I’ll get over my problem with procrastination………tomorrow
It’s a bit of a joke, isn’t it……..mañana….mañana….mañana………. don’t do today what can wait ‘til tomorrow………..blah blah blah……..kicking the can down the road……ha ha ha………..but really putting stuff off: procrastination, can have serious consequences for the organisation, the team and, most importantly for the procrastinator themselves.
I coach execs and senior managers and procrastination is a theme that recurs frequently in a number of different guises. See if either of these examples is familiar to you from the behaviour of some of your colleagues, or even from your own behaviour.
One of my clients, Brian, is Operations Director for a high street retailer. He’s been in retail all his life and he knows his stuff, but recently the numbers have not been good, and he has been put under a bit of pressure by his new CEO, who thinks Brian is letting things slip and is not quite on top of his game. The CEO himself has recently found out about a couple of fairly major issues that Brian should have kept him abreast of.
Chloe has been HR Director of a large government regulator for about six months, having come in from the private sector and was still coming to terms with her difficult portfolio when she told me that she had taken on responsibility for estates to add to HR, Learning & Development and Internal Communications. I was amazed when she was obviously still struggling with the labyrinthine nature of HR in the public sector.
Helping my clients develop insight into the psychological processes at work is the first step to developing a thorough understanding of what is going on and it turned out that Brian and Chloe were both suffering from different variations of procrastination.
Once Brian had considered his performance and his relationship with his new CEO in some depth, he was able to understand that he was putting off giving difficult news to his boss. Every morning when he made the decision to put off the “difficult” conversation for one more day he felt a sense of genuine euphoria. He had done it! He had put it off! It wasn’t going to debilitate him for another entire day, but as it got towards the end of the day anxiety crept back in, every day more powerful than the last, as the unspoken conversation loomed larger than the previous day until, just as he was ready to go home, it was back at the top of the “to do” list, making him feel ashamed and angry, until the following morning, when he enjoyed the very short term delight of putting it off again.

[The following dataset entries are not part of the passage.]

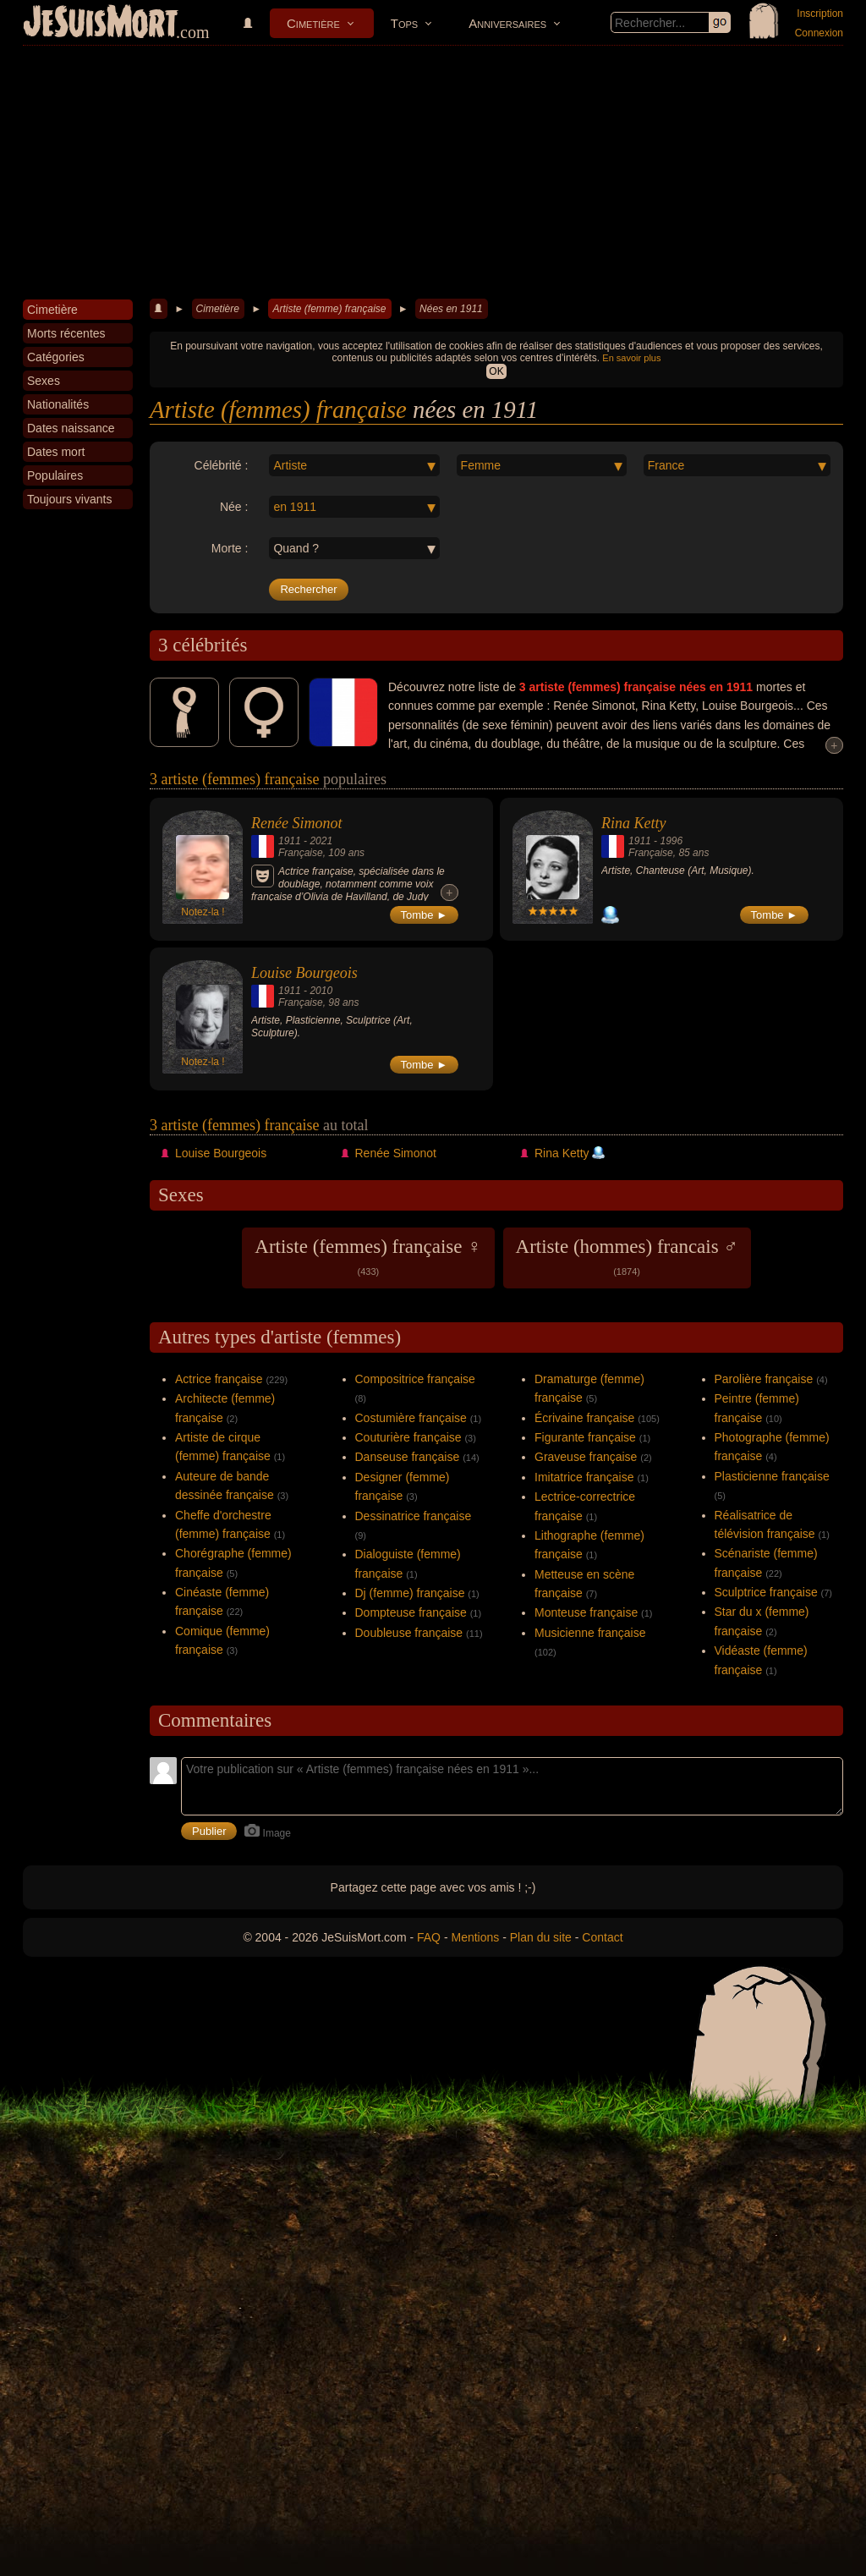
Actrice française (218, 1379)
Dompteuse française (411, 1612)
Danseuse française (407, 1457)
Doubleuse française (409, 1633)
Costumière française (411, 1418)
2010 (321, 991)
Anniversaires (507, 23)
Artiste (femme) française (329, 309)
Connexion (819, 33)
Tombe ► (424, 915)
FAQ (429, 1937)
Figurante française (585, 1437)
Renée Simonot (296, 823)
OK (496, 371)
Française (300, 853)
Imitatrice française (583, 1477)
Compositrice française (415, 1379)
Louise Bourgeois (304, 972)
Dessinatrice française (413, 1516)
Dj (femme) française (410, 1593)
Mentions (475, 1937)
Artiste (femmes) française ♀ (368, 1256)
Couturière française (408, 1437)
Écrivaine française (584, 1418)
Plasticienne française (772, 1476)
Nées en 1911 (451, 309)
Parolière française (764, 1379)
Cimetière (313, 23)
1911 (289, 841)
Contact (602, 1937)
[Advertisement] (433, 172)
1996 (671, 841)
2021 (321, 841)
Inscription (820, 13)
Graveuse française (585, 1457)
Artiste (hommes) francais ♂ (627, 1256)
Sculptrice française (766, 1592)
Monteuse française (586, 1612)
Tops (404, 23)
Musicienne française (590, 1633)
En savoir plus (631, 358)
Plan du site (541, 1937)
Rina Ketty (633, 823)
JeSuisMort (100, 24)
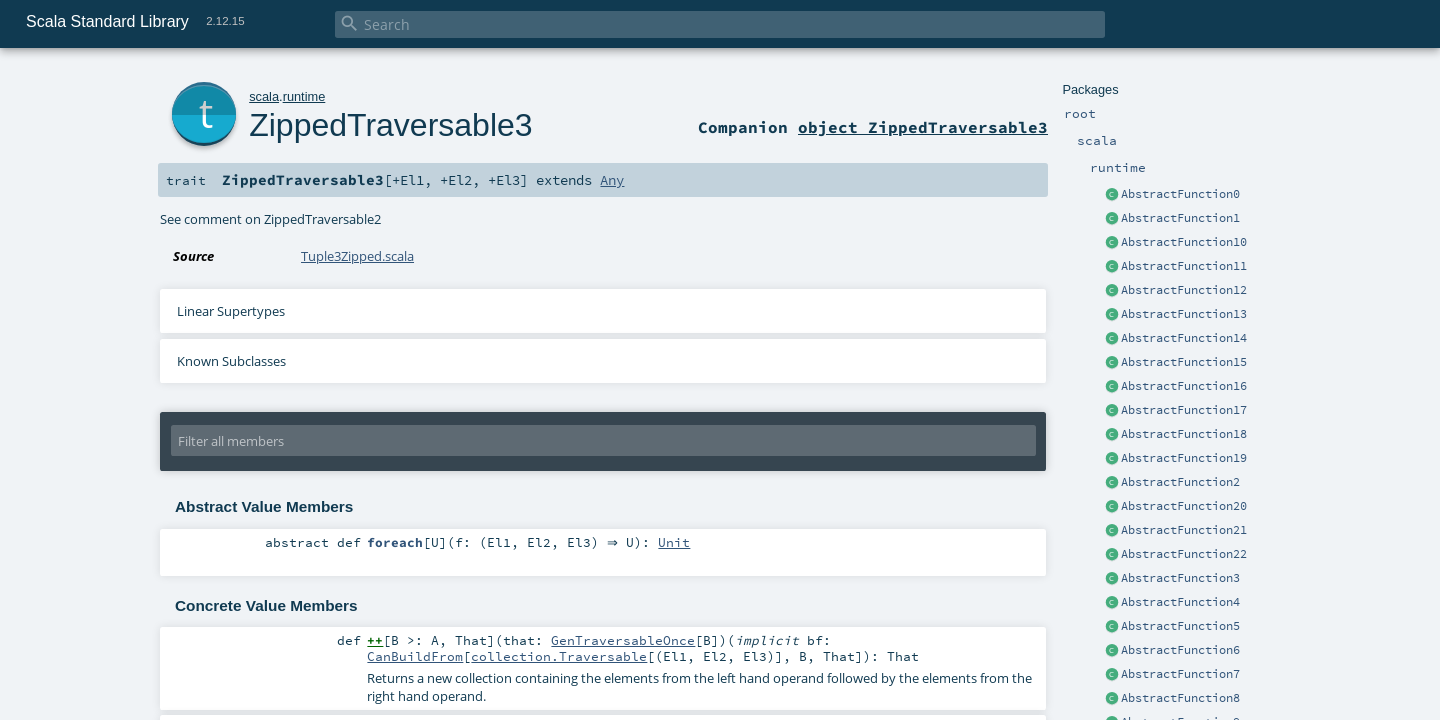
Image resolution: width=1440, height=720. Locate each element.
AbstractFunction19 (1184, 458)
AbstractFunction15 (1184, 362)
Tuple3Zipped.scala (357, 256)
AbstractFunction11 (1184, 266)
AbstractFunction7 (1180, 674)
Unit (679, 543)
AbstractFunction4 (1180, 602)
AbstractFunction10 (1184, 242)
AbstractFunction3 (1180, 578)
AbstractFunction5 (1180, 626)
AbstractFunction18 (1184, 434)
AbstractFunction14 (1184, 338)
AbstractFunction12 (1184, 290)
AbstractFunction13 (1184, 314)
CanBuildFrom (415, 656)
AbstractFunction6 (1180, 650)
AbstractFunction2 (1180, 482)
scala (264, 96)
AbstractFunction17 (1184, 410)
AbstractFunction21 (1184, 530)
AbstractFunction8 (1180, 698)
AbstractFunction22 (1184, 554)
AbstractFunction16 (1184, 386)
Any (612, 180)
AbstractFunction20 (1184, 506)
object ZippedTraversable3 (923, 127)
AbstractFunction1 (1180, 218)
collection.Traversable (559, 656)
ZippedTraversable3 (390, 125)
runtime (304, 96)
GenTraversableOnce (623, 640)
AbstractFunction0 (1180, 194)
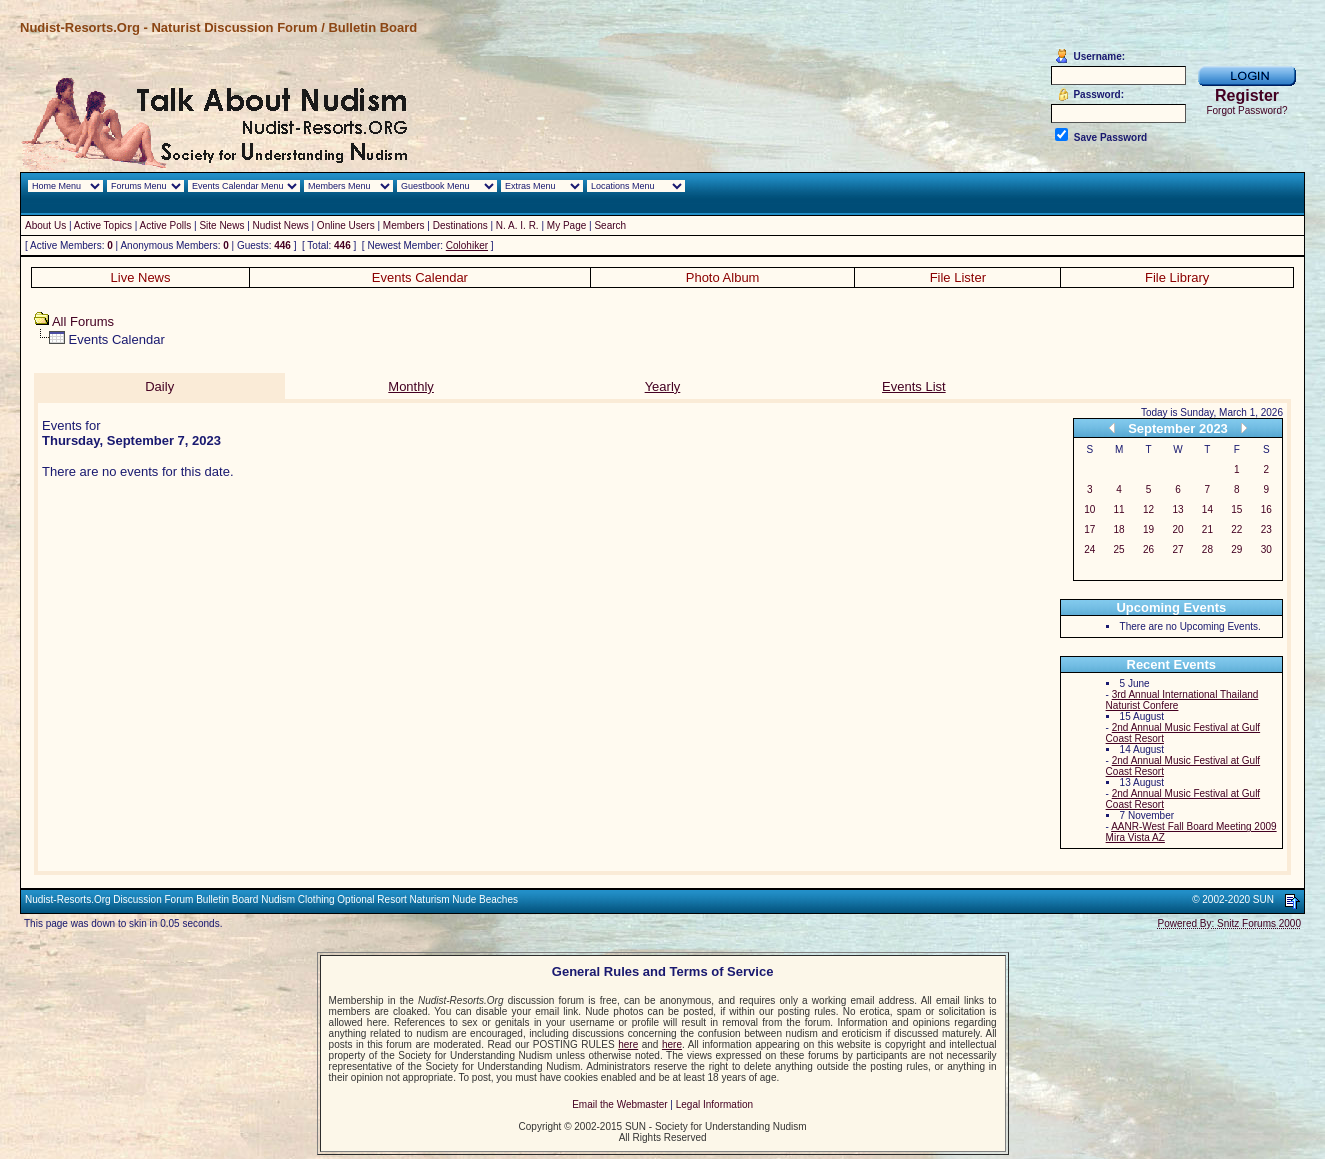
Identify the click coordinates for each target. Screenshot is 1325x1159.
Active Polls (166, 225)
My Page (566, 225)
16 (1266, 509)
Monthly (411, 386)
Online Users (346, 225)
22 (1236, 529)
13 (1177, 509)
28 (1207, 549)
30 (1266, 549)
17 (1089, 529)
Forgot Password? (1246, 110)
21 (1207, 529)
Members (404, 225)
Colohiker (467, 245)
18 (1119, 529)
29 (1236, 549)
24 (1089, 549)
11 (1119, 509)
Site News (221, 225)
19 (1148, 529)
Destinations (460, 225)
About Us (45, 225)
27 (1177, 549)
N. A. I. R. (517, 225)
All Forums (83, 321)
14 (1207, 509)
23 (1266, 529)
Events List (914, 386)
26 (1148, 549)
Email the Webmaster (619, 1104)
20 (1177, 529)
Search (610, 225)
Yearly (663, 386)
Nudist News (281, 225)
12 (1148, 509)
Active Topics (103, 225)
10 (1089, 509)
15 (1236, 509)
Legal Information (714, 1104)
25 (1119, 549)
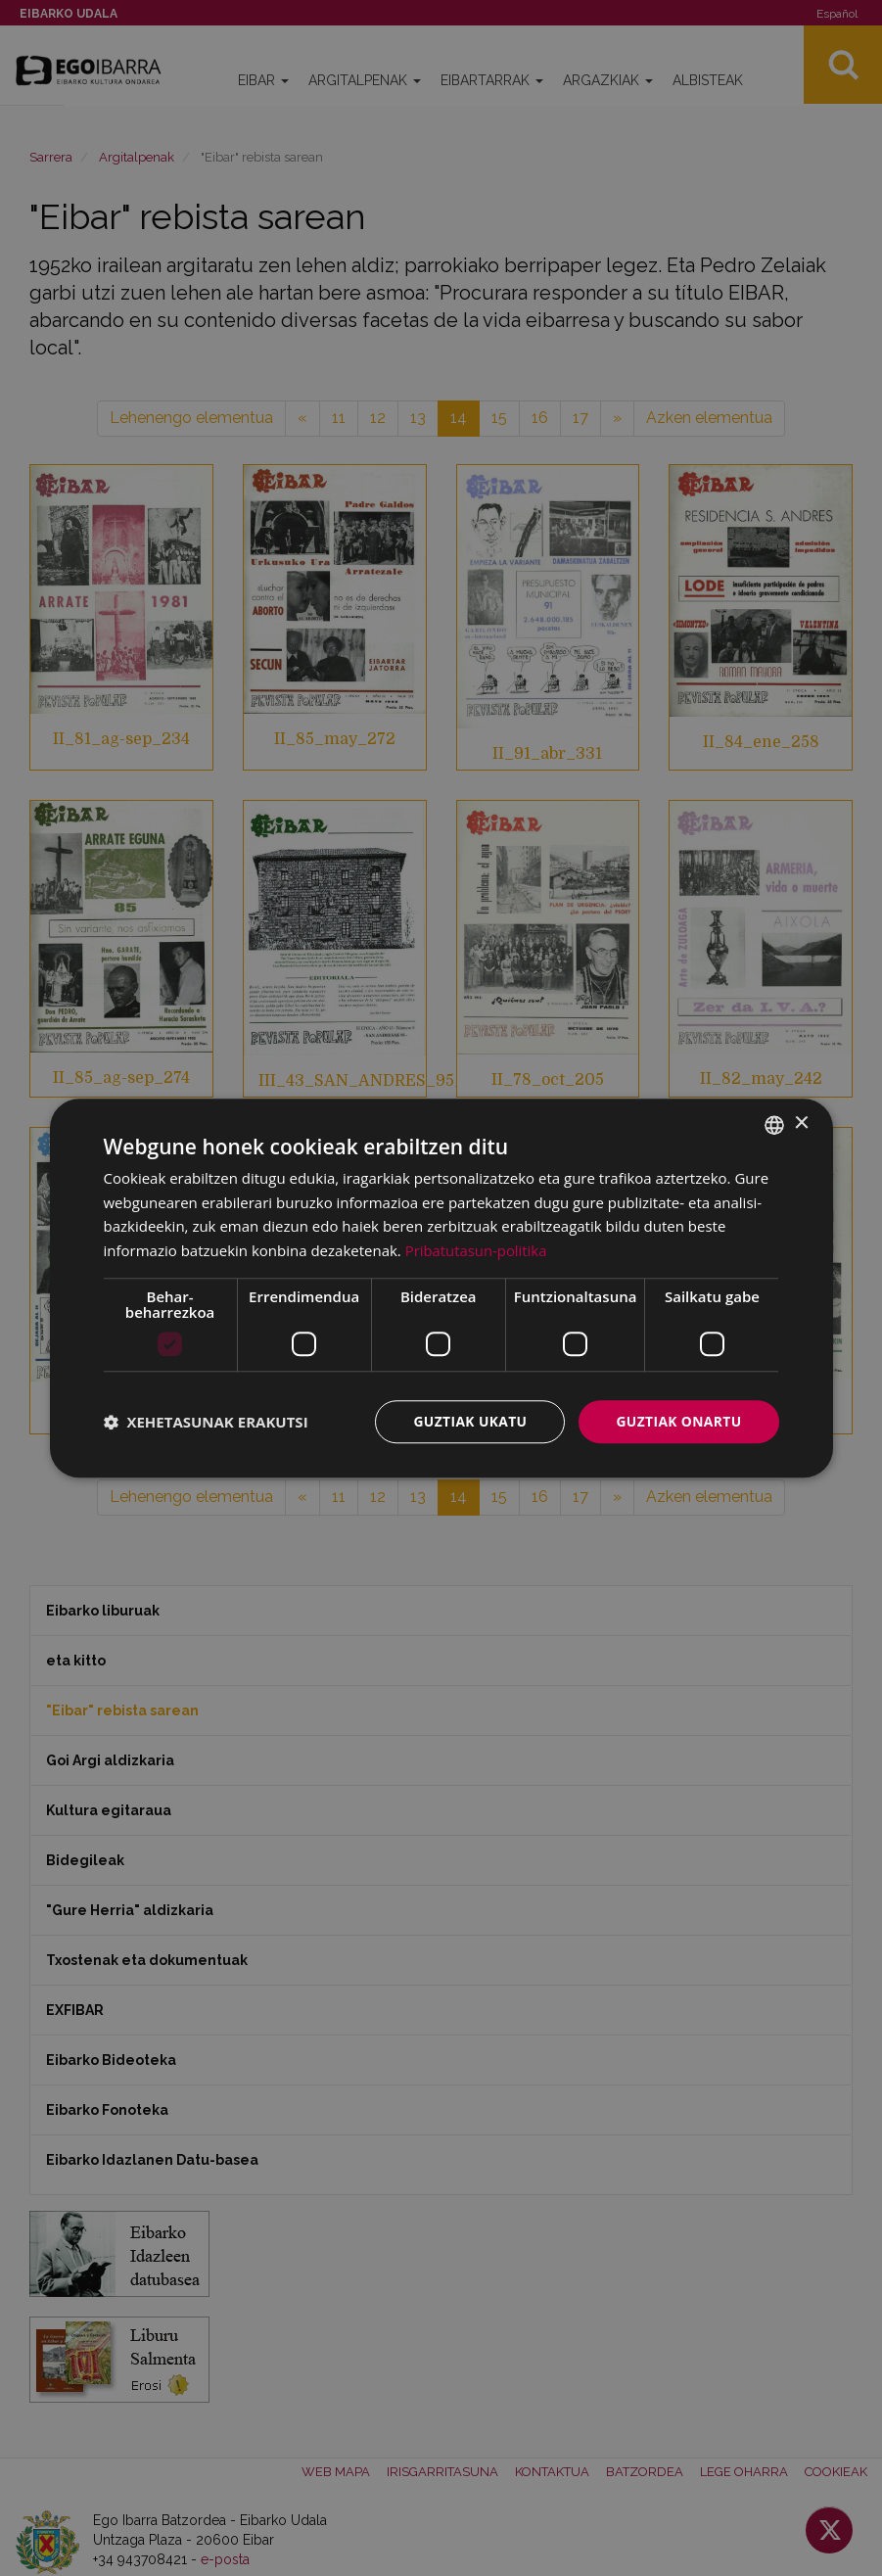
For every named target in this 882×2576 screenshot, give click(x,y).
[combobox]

Chloe soon started to understand what was going on. By showing willing, by being a good corporate citizen, she was hoping for appreciation from her boss so that he would be less concerned about her struggle with her core portfolio and, by spreading the awfulness more thinly, she might not get called out on any of it.
So, what to do? Well it may appear obvious to you, the reader, but genuinely changing behaviour, particularly within the very context which is making individuals procrastinate, is really challenging
Brian had to break the cycle. From any rational standpoint, it was obviously to his advantage to come clean as soon as possible get the pain over with, re-set his relationship with his CEO and get on. So, “cognitively” (ie in his thoughts), it was easy: be decisive and don’t let it happen again. But Brian had been behaving like this for years, so he needed, in every instance of impending procrastination, to do something very deliberate, like write down the “thoughts impeding action”, and match them in a parallel column with “thoughts promoting action” and then, very bravely and decisively, follow the promoting thoughts through to action, with a plan, which he had to follow precisely. And that is hard!
And Chloe? If she carried on like that the whole edifice was going to tumble, so now that she could see clearly what has been happening she had two choices: she either had to go back and tell her boss that taking on estates was a terrible mistake, or she draws up a plan of what can be realistically achieved across her entire portfolio, and seek some agreement. But again in this case, the cognitive insight is the easy bit. The “coming clean” and making fundamental changes to behaviour that has in some way protected her in the past, is very difficult.
In both cases (as in all cases of procrastination) the first step is to really understand, on a psychological level, what is going on; the second step is to develop an achievable plan to overcome the current procrastination, and the third step is to implement the plan, which is by far the most difficult as it entails confronting one’s procrastinating behaviour with the very people who were causing you to procrastinate in the first place! The fourth is to spot the warning signs in the future, in order to stop being a procrastinator!
Finally, I do think a distinction needs to be made between “last minute crammers”, and you know who you are: those people who are stimulated by a deadline and do their best work up against it, and genuine procrastinators, who are fearful of the task, put it off, and then do a very bad last minute job. The former need to be understood and supported; the latter need help!
There are some broader themes here too.
• Someone who has a good relationship with their boss and their peers is more likely to be able to give and take bad news and respond constructively
• Someone who is confident in their role will be able to take decisive action without worrying too much whether it is right or wrong.
• Someone with a strong support network outside the workplace is less likely to linger over decision-making
And, of course, some procrastination is good; no job should be rushed at, and reflection, consultation and deliberation are all to be encouraged. Allowing all of that to linger and hang around and fester and end up becoming procrastination is, well…not good!